I told my employer that I cannot make it there until at least early to mid May, but I said I cannot commit to any date because its all weather dependent. Is May reasonable?


----------



## eherlihy (Jan 2, 2007)

Dude,

In this economy, I suggest flying to Maine, and starting the job ASAP! There are currently over 15 Million Americans that are *unemployed*, and probably the same number that are under-employed. I'm in the former category.

After you've done what ever it is that they want you to do for a few months, take some extended vacation time when the weather is nice, and bring the boat back in June.


----------



## xort (Aug 4, 2006)

If the employer is good with May, then get as far as you reasonably can, probably the northern Chessy, and then take the train to Maine. Come back when you can to finish the move.


----------



## sailhagg (Feb 19, 2007)

Yeah, I'll second eherlihy! This past year's been really difficult and it's not looking better any time soon. Any business that's hiring right now should be treated like a God send. Hop a plane, get to work and come back with a good weather window for the boat. If you wait, you may find someone took the job from you. Unless of course you're the only rocket scientist that can make the gizmo-cog....


----------



## sck5 (Aug 20, 2007)

northern chesapeake is under a yard of snow right now. North Carolina might be a more pleasant target.


----------



## norsearayder (Dec 19, 2006)

dont come to maine its only about 30 outside and the water is hard along the edges and the ice breakers are working ,trying to keep things open...in one word ...freezing


----------



## AlanBrown (Dec 20, 2007)

My advice, leave your boat in Abaco, fly to Maine, then come back when time and weather permit. I would suggest June or July would be the best times to make the trip. The weather can still be boisterous in May.

If you decide to leave the boat in Abaco, you have 3 choices:

1. Leave your boat at TC Marina, and pay $600+ a month. By the way, this a great spot to leave your boat because of its sheltered location.

2. Rent a mooring, either in Hopetown or Man-O-Way Cay (this is where I keep my Hunter 30). Cost about $200/month. Both are sheltered spots. If TC Marina has added some decent moorings in their turning basin since I was last there, this would also be a good spot to consider.

3. If you want dry storage, try Abaco Yacht Services on Green Turtle Cay, Lighthouse Marina in Hopetown, or Marsh Harbour Marina. Cost should be in the $300/month range.

Another tip, if you decide to leave your boat, don't purchase your airline ticket until you know where you'll be storing your boat.
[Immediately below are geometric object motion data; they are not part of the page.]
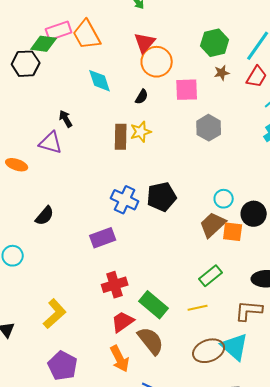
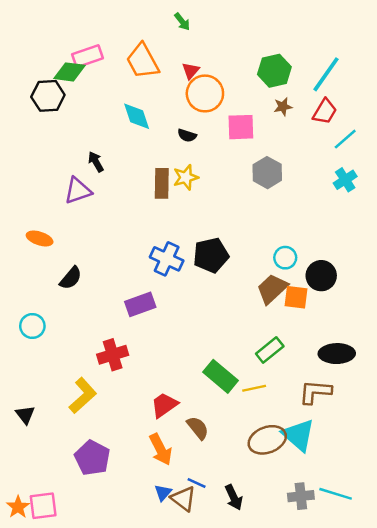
orange trapezoid: (87, 35) -> (143, 61), moved
red triangle: (145, 43) -> (191, 71), size x0.7
black semicircle: (142, 97) -> (187, 135), turned 77
purple triangle: (51, 143) -> (78, 191), turned -35
orange ellipse: (17, 165) -> (40, 238), moved
red cross: (115, 285) -> (113, 355), moved
green rectangle: (154, 305) -> (221, 376), moved
brown semicircle: (151, 341) -> (198, 428), size x0.7

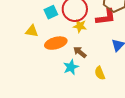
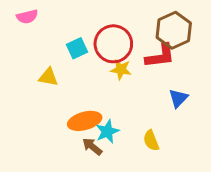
orange ellipse: (56, 43) -> (85, 121), moved
brown arrow: (80, 52) -> (92, 147), moved

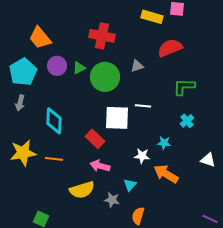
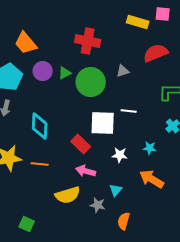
white star: (142, 156) -> (120, 155), moved

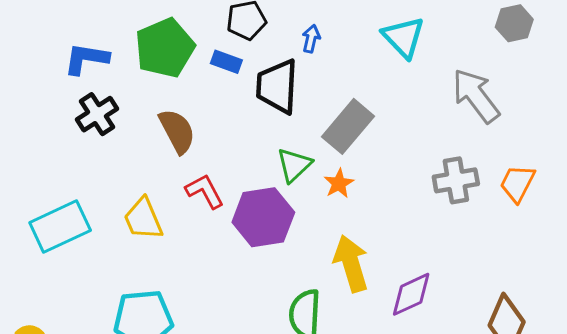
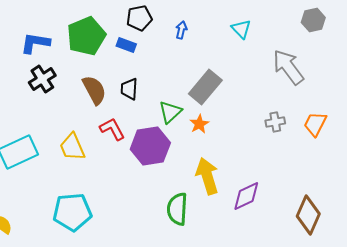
cyan triangle: (403, 37) -> (241, 29), size x0.7
black trapezoid: (277, 86) -> (129, 89), moved, size x0.6
gray cross: (456, 180) -> (275, 122), size x0.7

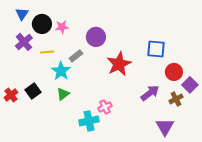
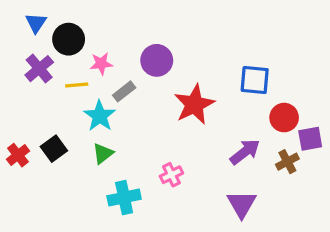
pink star: (62, 27) -> (101, 64), moved
purple square: (190, 85) -> (310, 139), turned 35
cyan cross: (89, 121) -> (124, 198), moved
purple triangle: (165, 127) -> (242, 204), moved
TC and GTC visitors generally use TC Airport, while all other folks go through Marsh Harbor. It's a $70 cab ride between Marsh Harbour and Treasure Cay.

Drop me a PM if I can be of any furthur assistance. Good luck with the new job!


----------



## tempest (Feb 12, 2007)

It seems to me that it all hinges on your future employer's needs. 

What was the reaction when you said early to mid -May. To me, that's not ASAP...but was it ok for them? 

IF so, you probably have enough time to work your way up.

Even if you left by april 1st...that gives you a month and a half...
How long did it take you to get there..??

I'm guessing that your biggest challenge will be catching the right window to get across to florida...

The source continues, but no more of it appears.